A l’occasion de la première conférence Web Diversity, qui s’est tenue le 21 mai dernier à Paris, Wellnews a tenu à interroger Edwy Plenel, Président et Directeur de la publication de Mediapart, sur le sens de la liberté de la presse aujourd’hui.
Edwy Plenel entre au journal Le Monde en 1980. Il y occupera diverses fonctions dans plusieurs services, passant de journaliste à grand reporter, puis rédacteur en chef avant de prendre le poste de directeur de la rédaction en 1996. En 2001, il devient Directeur général-adjoint de la société Le Monde SA puis est nommé directeur délégué en janvier 2004. Il démissionne en 2004 et quitte Le Monde l’année suivante. Il rédige depuis 2005 des chroniques politiques et littéraires pour France Culture, LCI, RTL et le quotidien Le Soir de Bruxelles. Il crée Mediapart en 2007, en collaboration avec François Bonnet, Gérard Desportes et Laurent Mauduit.
Vous avez participé, en tant que partenaire et intervenant majeur, à la première conférence Web Diversity. Pouvez-vous nous rappeler en quelques mots quel était l’objet de cet événement ?
Organisée par Christophe Ginisty, la première conférence Web Diversity avait pour thème central la liberté de l’information à l’heure de la révolution numérique. A l’occasion de la journée mondiale de l’Unesco pour la diversité culturelle, le dialogue et le développement, les participants et les organisateurs voulaient montrer qu’Internet, loin d’être une grave menace pour la démocratie, peut être au contraire une très grande chance. A condition évidemment de s’en saisir pour tirer vers le haut nos démocraties, vers un droit de savoir des citoyens étendu, vers une liberté de la presse renforcée quel que soit le support, en somme vers un nouvel écosystème de l’information sur la base d’une nouvelle alliance entre journalistes et publics, entre la rigueur professionnelle des premiers et l’exigence participative des seconds.

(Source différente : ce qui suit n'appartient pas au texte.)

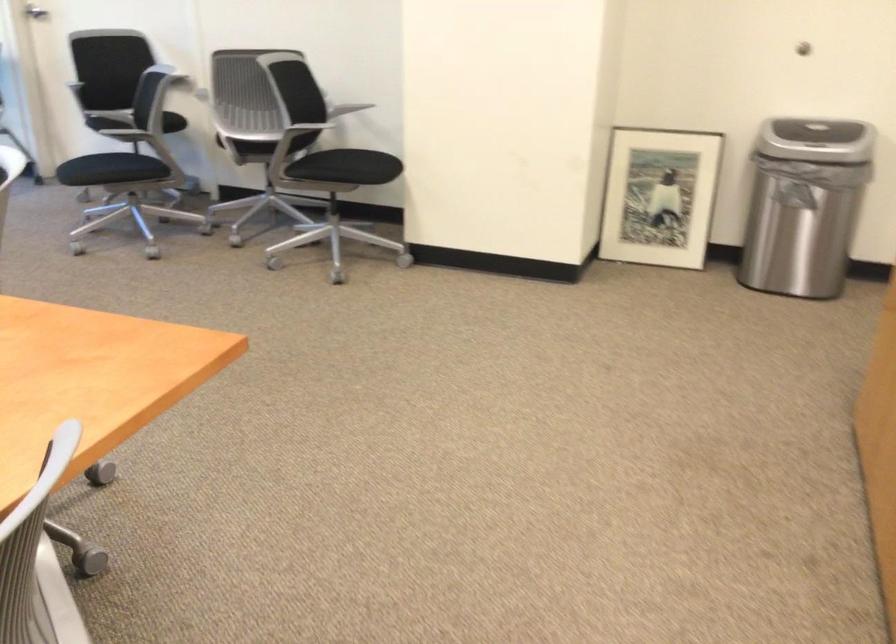 What do you see at coordinates (659, 196) in the screenshot? I see `the framed picture` at bounding box center [659, 196]. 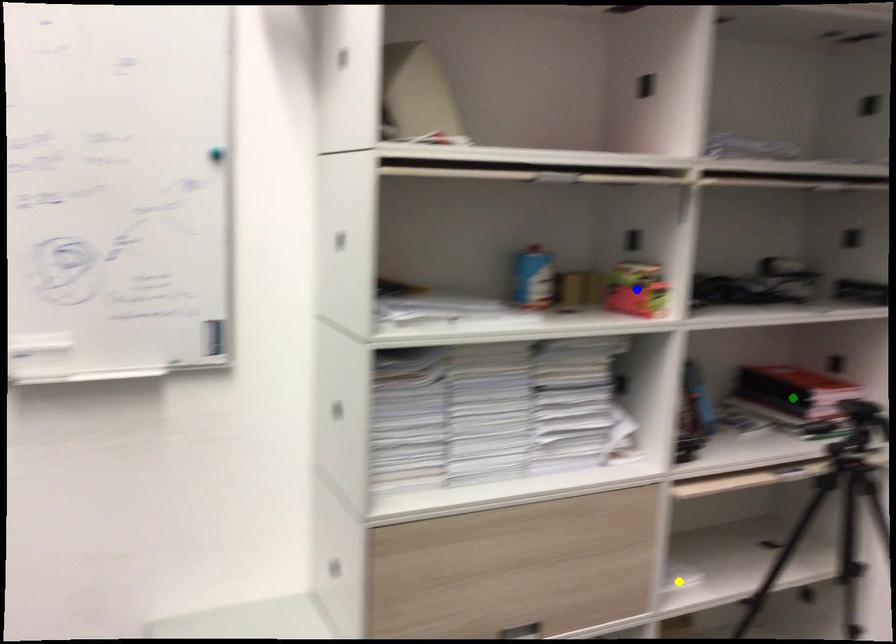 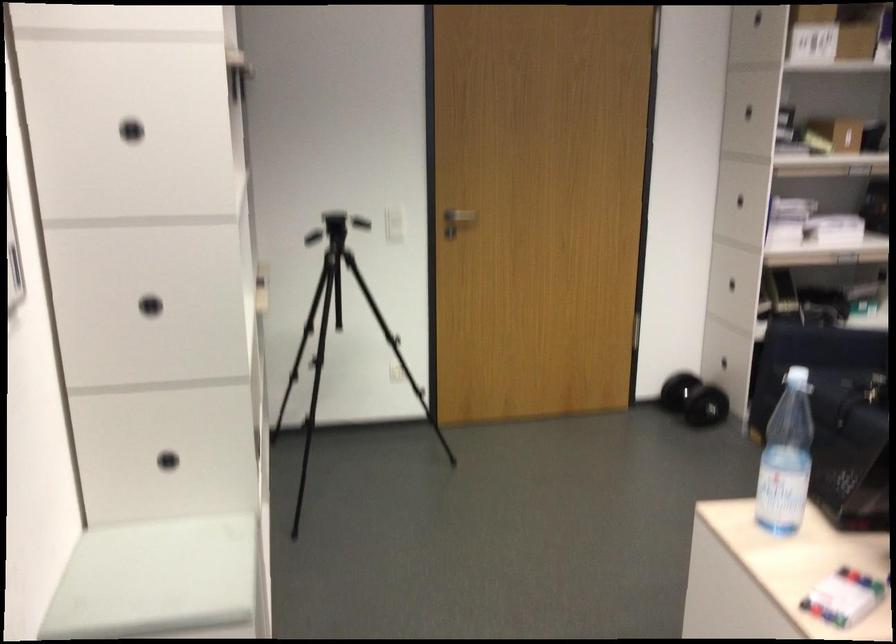 I am providing you with two images of the same scene from different viewpoints. Three points are marked in image1. Which point corresponds to a part or object that is occluded in image2?In image1, three points are marked. Which of them correspond to a part or object that is occluded in image2?Among the three points shown in image1, which one corresponds to a part or object that is no longer visible due to occlusion in image2?

blue point, yellow point, green point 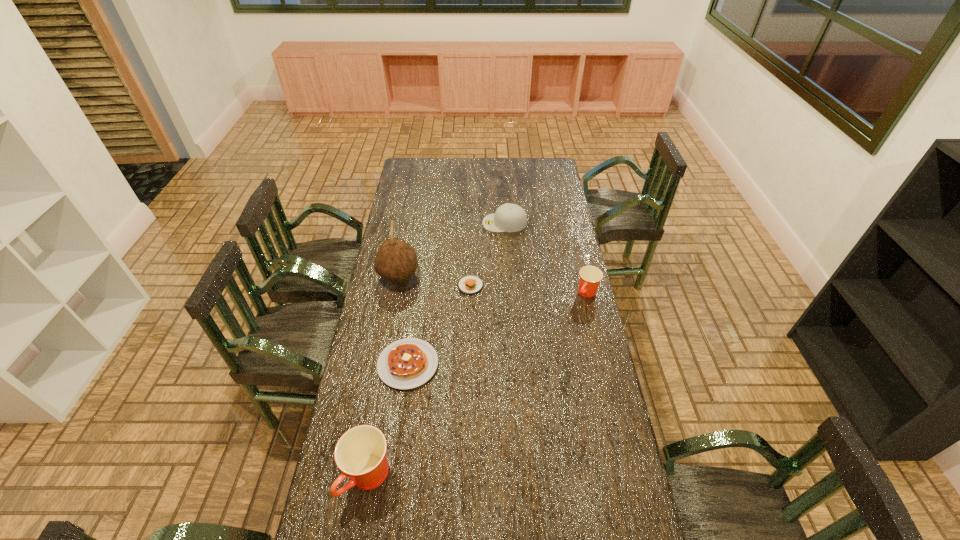 In order to click on coconut located at the left edge in this screenshot , I will do `click(395, 260)`.

At what (x,y) coordinates should I click in order to perform the action: click on object at the right edge. Please return your answer as a coordinate pair (x, y). Looking at the image, I should click on (590, 276).

The width and height of the screenshot is (960, 540). Identify the location of object that is at the near left corner. (360, 453).

You are a GUI agent. You are given a task and a screenshot of the screen. Output one action in this format:
    pyautogui.click(x=<x>, y=<y>)
    Task: Click on the vacant space at the far edge
    Image resolution: width=960 pixels, height=540 pixels.
    Given the screenshot: What is the action you would take?
    pyautogui.click(x=459, y=163)

In the image, there is a desktop. At what (x,y) coordinates should I click in order to perform the action: click on vacant space at the near edge. Please return your answer as a coordinate pair (x, y). Looking at the image, I should click on (465, 514).

At what (x,y) coordinates should I click in order to perform the action: click on free space at the left edge of the desktop. Please return your answer as a coordinate pair (x, y). Image resolution: width=960 pixels, height=540 pixels. Looking at the image, I should click on (396, 337).

I want to click on vacant space at the right edge of the desktop, so click(574, 313).

You are a GUI agent. You are given a task and a screenshot of the screen. Output one action in this format:
    pyautogui.click(x=<x>, y=<y>)
    Task: Click on the vacant point at the near left corner
    
    Given the screenshot: What is the action you would take?
    pyautogui.click(x=362, y=510)

I want to click on free space at the far right corner of the desktop, so click(x=560, y=178).

You are a GUI agent. You are given a task and a screenshot of the screen. Output one action in this format:
    pyautogui.click(x=<x>, y=<y>)
    Task: Click on the unoccupied position between the rightmost object and the fifth shortest object
    The height and width of the screenshot is (540, 960).
    Given the screenshot: What is the action you would take?
    pyautogui.click(x=478, y=385)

Qu’est-il ressorti d’essentiel de cette conférence ?
J’ai proposé aux organisateurs que cette conférence se poursuive par un travail coopératif pour dessiner les grandes lignes d’une nouvelle loi fondamentale pour la liberté de l’information. Tout comme la grande loi de 1881 sur la liberté de la presse a accompagné et encouragé le début de l’ère médiatique, la démocratisation de la presse et l’autonomie du journalisme, il nous faut aujourd’hui rassembler toutes les questions essentielles pour la liberté de l’information. Par exemple, avoir l’équivalent français du Freedom of Information Act américain, mais aussi empêcher la dépendance du service public audiovisuel du pouvoir exécutif ou mettre fin aux conflits d’intérêts industriels ou financiers qui nuisent à la confiance du public dans l’information.
Un mot sur Mediapart qui a presque 3 ans d’existence… Quel bilan faites-vous de « l’aventure » ? Votre modèle survit-il bien au tout-gratuit sur le web, que vous pourfendez ?
Mediapart en un peu plus de deux ans d’existence, puisque nous nous sommes vraiment lancés le 16 mars 2008, a gagné l’essentiel de son pari: nous avons montré que, si l’offre était au rendez-vous, la demande suivait. Notre pari, c’était celui de la valeur du travail: vertu de l’indépendance, qualité de l’information, participation d’un public fidèle. Et cette valeur se concrétisait dans notre modèle payant, fondé sur l’abonnement. Or il n’y a pas eu un jour, depuis le début, sans abonnement à Mediapart, sur un rythme qui, aujourd’hui, est, chaque mois, d’un millier de nouveaux abonnés, en chiffres bruts. Nous en sommes à près de 25 000 abonnés. Il nous en faut le double pour devenir rentables. C’est le défi des deux années qui sont devant nous. Je suis d’autant moins inquiet que nous avons fait école, à la manière d’un laboratoire précurseur : toute la presse généraliste d’information vient au payant sur le Net.